◆ **DATA FOR THIS EXERCISE**:
↓

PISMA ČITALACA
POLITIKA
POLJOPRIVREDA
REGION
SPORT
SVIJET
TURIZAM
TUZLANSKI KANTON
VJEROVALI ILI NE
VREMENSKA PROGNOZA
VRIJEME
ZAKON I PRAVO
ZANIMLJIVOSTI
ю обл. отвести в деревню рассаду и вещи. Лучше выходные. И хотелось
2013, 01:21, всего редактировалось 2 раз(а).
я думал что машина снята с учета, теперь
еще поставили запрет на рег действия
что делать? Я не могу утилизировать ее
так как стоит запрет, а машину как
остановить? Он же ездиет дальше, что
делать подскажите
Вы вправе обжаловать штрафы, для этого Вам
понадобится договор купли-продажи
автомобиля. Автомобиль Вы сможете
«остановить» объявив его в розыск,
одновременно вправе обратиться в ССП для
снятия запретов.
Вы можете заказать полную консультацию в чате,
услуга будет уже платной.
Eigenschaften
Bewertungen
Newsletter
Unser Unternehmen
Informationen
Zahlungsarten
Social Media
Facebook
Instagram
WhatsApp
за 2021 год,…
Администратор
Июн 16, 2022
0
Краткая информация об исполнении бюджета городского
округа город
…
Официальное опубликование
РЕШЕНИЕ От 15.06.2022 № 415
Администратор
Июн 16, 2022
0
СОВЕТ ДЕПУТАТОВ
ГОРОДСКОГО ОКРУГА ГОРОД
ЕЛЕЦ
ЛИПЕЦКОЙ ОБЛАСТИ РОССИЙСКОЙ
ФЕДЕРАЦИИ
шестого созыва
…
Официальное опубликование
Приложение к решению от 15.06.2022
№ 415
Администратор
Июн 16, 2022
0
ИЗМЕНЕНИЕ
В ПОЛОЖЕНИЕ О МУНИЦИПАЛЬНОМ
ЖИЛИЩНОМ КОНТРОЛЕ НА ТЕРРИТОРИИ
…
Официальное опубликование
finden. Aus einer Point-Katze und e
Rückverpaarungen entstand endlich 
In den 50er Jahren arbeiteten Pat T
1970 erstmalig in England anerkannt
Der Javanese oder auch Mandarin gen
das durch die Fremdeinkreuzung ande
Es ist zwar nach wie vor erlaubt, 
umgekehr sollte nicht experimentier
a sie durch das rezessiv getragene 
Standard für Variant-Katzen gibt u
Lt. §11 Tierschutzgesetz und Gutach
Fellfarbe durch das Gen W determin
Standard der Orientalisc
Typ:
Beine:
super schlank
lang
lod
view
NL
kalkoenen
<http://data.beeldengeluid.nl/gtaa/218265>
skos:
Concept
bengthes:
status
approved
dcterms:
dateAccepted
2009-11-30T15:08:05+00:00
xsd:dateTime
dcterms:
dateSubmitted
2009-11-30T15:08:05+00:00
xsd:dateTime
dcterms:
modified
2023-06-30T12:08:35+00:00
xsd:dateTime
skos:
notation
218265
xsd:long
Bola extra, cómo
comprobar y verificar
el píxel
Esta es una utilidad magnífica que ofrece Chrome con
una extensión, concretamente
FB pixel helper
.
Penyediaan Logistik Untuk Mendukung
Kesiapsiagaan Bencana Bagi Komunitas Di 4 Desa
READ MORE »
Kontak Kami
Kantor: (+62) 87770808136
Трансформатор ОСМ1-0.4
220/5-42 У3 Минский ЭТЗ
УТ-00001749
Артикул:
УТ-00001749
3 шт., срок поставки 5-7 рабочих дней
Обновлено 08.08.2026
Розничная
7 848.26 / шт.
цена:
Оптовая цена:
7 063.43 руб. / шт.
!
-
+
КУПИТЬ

↑

◆ **WHAT YOU HAVE TO DO**: In the answer, give the lines from the first line of the data through the line with "Вы можете заказать", exactly as they appear and with no additions.

◆ **COMPLETED TASK**:
PISMA ČITALACA
POLITIKA
POLJOPRIVREDA
REGION
SPORT
SVIJET
TURIZAM
TUZLANSKI KANTON
VJEROVALI ILI NE
VREMENSKA PROGNOZA
VRIJEME
ZAKON I PRAVO
ZANIMLJIVOSTI
ю обл. отвести в деревню рассаду и вещи. Лучше выходные. И хотелось
2013, 01:21, всего редактировалось 2 раз(а).
я думал что машина снята с учета, теперь
еще поставили запрет на рег действия
что делать? Я не могу утилизировать ее
так как стоит запрет, а машину как
остановить? Он же ездиет дальше, что
делать подскажите
Вы вправе обжаловать штрафы, для этого Вам
понадобится договор купли-продажи
автомобиля. Автомобиль Вы сможете
«остановить» объявив его в розыск,
одновременно вправе обратиться в ССП для
снятия запретов.
Вы можете заказать полную консультацию в чате,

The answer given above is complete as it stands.